WTO NEWS: SPEECHES DG PASCAL LAMY
26-29 March 2006
Ministerial Segment — Panel on Biodiversity and Trade
Convention on Biological Diversity
8th Meeting of the Conference of the Parties
Ladies and gentlemen,
I am grateful for the opportunity to be able to speak to you today on the relationship between biodiversity and trade. There is no doubt in my mind that both trade and biodiversity policies have the capacity to be mutually reinforcing. However, for mutual reinforcement to truly take place, policy-makers in both the trade and environment domains must continue to search for the right balance between the two sets of policy goals.
The Convention on Biological Diversity and the WTO stand side-by-side today in the canvass of rules that the international community has been weaving to make the world a more orderly place. While these rules do not exhaust every facet of the relationship between biodiversity and trade, it is critical that they successfully interface.
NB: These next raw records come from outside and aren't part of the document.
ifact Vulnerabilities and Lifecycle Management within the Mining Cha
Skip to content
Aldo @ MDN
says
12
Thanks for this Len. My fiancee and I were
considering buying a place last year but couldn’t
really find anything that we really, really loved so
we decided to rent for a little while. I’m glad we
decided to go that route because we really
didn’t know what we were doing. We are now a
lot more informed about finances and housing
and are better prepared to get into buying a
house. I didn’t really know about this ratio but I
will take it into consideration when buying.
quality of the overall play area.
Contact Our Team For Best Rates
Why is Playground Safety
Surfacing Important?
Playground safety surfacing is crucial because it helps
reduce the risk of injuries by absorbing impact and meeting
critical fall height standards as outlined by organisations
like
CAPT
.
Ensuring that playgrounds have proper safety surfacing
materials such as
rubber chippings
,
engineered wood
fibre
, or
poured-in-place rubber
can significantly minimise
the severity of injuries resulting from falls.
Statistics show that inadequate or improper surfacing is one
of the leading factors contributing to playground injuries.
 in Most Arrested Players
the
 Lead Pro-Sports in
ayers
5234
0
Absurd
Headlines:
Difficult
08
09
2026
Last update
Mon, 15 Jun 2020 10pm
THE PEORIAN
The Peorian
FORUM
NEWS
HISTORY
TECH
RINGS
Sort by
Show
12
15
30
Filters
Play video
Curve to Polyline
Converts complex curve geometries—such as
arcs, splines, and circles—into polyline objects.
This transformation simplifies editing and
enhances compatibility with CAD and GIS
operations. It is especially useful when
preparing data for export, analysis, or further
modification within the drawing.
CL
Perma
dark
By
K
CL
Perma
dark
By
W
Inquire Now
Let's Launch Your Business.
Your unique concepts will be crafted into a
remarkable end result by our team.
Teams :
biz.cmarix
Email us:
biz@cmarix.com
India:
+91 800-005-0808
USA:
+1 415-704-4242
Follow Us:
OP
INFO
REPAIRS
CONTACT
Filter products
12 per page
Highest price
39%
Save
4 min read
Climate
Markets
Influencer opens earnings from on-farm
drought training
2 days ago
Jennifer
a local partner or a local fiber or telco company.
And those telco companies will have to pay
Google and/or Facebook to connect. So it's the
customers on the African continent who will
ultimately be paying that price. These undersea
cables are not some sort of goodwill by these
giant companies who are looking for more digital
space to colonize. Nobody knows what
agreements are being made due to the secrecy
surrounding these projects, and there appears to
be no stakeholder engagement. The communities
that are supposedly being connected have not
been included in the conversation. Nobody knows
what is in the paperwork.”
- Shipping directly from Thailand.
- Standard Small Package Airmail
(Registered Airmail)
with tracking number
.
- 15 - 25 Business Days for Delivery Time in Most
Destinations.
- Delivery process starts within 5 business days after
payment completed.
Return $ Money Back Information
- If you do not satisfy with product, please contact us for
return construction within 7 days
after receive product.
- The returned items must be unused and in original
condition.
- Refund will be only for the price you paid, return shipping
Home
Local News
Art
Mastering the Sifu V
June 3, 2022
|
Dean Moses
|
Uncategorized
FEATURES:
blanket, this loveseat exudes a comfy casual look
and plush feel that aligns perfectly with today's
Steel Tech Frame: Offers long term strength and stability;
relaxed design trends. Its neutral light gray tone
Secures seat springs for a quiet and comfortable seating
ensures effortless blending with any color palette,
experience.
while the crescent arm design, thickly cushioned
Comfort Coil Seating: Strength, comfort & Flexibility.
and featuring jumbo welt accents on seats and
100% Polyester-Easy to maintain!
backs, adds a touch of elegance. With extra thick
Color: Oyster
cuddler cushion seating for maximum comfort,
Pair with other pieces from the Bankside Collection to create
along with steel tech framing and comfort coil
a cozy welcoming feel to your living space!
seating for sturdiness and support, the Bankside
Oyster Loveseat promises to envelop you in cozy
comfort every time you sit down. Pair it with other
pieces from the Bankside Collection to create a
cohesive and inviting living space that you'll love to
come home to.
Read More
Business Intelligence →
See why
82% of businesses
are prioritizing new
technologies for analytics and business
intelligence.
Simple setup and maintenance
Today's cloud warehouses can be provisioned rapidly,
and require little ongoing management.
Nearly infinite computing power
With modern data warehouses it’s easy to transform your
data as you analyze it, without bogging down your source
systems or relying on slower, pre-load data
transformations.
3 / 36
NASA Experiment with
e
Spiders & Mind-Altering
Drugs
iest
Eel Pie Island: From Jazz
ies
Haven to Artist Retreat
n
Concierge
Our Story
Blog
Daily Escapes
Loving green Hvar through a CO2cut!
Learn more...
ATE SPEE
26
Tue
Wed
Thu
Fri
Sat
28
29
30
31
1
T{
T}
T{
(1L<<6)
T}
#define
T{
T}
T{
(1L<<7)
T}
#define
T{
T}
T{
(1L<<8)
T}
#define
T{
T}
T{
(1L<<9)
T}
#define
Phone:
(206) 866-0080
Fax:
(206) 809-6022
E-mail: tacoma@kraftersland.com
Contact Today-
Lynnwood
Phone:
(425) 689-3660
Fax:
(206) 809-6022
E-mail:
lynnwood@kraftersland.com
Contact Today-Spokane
Today, more than ever before, we have become conscious of the fact that we do not simply live on a planet, but live on what is itself a “living planet”. There are many reasons why that planet needs to be kept alive. First, is the wellbeing of the human race — which cannot itself thrive in an unhealthy ecosystem. But, second, is our moral and ethical responsibility to preserve the flora and flauna on whose habitats we intrude as we construct our own. The preservation of our biological diversity is a responsibility that we owe not only to this generation, but to future generations too.
From a Darwinian perspective, extinction is the fate of species who lose in the struggle for survival. However, today, it is widely recognized that in addition to the process of natural extinction, human intervention has accelerated the disappearance of valuable species — ones that will not be replaced. It is incumbent upon us to examine our role in the loss of biodiversity, and to do our utmost to preserve the genetic make-up of our planet, its species diversity, and the diversity of its ecosystems. The WTO stands ready to collaborate.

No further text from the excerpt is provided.